Posted to dev@hive.apache.org by "Alan Gates (JIRA)" <ji...@apache.org> on 2014/10/18 00:59:35 UTC
[jira] [Updated] (HIVE-8474) Vectorized reads of transactional tables fail when not all columns are selected

     [ https://issues.apache.org/jira/browse/HIVE-8474?page=com.atlassian.jira.plugin.system.issuetabpanels:all-tabpanel ]

Alan Gates updated HIVE-8474:
-----------------------------
    Attachment: HIVE-8474.patch

This patch makes several changes in vectorization.  [~mmccline] and [~ashutoshc], as I am not very familiar with this code and as I know the code is very performance sensitive I would appreciate your feedback on the patch.

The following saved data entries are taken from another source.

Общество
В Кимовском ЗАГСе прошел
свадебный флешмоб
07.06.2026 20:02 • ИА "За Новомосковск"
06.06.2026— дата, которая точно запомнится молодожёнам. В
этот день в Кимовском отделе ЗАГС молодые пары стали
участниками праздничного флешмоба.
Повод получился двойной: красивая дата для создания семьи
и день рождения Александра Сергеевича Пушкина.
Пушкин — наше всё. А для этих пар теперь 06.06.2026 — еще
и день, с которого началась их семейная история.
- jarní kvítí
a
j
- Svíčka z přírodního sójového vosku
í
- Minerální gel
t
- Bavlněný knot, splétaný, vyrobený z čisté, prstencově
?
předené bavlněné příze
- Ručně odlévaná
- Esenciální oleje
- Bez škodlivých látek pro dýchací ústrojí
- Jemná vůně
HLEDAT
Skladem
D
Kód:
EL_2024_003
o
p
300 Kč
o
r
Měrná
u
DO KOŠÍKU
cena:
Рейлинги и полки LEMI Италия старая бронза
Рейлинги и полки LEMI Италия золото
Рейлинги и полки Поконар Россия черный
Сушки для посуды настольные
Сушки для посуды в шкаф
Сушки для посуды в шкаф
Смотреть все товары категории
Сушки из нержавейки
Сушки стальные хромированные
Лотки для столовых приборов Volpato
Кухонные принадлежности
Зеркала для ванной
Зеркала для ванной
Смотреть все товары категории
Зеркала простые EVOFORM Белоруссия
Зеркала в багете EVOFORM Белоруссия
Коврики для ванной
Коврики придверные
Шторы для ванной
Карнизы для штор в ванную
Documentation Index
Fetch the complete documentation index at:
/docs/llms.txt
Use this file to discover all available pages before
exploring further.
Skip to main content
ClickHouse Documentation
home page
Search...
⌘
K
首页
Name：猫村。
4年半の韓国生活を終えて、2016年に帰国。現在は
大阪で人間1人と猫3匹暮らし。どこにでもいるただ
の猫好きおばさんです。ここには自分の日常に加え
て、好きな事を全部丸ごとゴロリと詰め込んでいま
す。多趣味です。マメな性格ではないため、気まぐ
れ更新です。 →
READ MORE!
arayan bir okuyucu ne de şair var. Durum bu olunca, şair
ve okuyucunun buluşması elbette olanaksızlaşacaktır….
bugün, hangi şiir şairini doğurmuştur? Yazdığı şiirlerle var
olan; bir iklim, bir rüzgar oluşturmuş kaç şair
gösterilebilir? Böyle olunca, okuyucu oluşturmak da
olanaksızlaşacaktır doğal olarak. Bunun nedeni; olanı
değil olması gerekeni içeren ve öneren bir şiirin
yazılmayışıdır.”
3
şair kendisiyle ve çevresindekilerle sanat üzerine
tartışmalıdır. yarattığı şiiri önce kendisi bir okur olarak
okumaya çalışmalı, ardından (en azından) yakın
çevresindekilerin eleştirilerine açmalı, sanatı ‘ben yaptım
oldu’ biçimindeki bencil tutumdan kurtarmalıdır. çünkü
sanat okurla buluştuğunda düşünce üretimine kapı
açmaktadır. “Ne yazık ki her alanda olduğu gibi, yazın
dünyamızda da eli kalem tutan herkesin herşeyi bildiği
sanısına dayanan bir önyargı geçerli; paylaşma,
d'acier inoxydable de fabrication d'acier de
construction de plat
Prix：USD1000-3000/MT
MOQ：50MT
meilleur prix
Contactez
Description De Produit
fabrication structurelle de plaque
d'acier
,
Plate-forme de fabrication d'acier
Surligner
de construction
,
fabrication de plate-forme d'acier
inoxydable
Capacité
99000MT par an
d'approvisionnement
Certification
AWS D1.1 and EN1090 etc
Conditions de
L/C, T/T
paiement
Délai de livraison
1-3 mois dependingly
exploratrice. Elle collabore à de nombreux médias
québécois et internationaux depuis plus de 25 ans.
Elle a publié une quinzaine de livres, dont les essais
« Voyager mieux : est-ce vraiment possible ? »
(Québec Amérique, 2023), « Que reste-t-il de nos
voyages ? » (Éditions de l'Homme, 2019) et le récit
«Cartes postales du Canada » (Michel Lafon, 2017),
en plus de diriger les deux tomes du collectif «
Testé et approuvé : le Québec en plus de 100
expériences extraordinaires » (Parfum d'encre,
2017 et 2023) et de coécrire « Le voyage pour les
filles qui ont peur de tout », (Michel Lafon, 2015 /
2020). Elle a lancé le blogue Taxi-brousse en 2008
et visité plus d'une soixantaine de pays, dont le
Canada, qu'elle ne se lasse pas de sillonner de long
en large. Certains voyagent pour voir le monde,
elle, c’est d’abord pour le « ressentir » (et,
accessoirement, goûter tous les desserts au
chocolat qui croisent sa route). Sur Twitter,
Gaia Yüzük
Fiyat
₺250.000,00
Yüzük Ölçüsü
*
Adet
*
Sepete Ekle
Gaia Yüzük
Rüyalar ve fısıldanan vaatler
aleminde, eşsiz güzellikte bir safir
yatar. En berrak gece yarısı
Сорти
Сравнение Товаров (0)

The issue causing problems was that VectorizedBatchUtil.addRowToBatchFrom is used by VectorizedOrcAcidRowReader to take the merged rows from and acid read and put them in a vector batch.  But this method appears to have been built to be used by vector operators, not file formats where columns may be missing because they have been projected out or may already have values set as they are partition columns.  So I made the following changes:
# I changed addRowToBatchFrom to skip writing values into ColumnVectors that are null.  This handles the case where columns have been projected out and thus the ColumnVector is null.
# I changed VectorizedRowBatch to have a boolean array to track which columns are partition columns and VectorizedRowBatchCtx.createVectorizedRowBatch to populate this array
# I changed addRowToBatchFrom to skip writing values into ColumnVectors that are marked in VectorizedRowBatch as partition columns, since this results in overwriting the values that have already been put there by VectorizedRowBatchCtx.addPartitionColumnsToBatch

My concern is whether it is appropriate to mix in this functionality to skip projected out and partition columns into addRowToBatchFrom.  If you think it isn't good, I can write a new method to do this.  But that will involve a fair amount of duplicate code.  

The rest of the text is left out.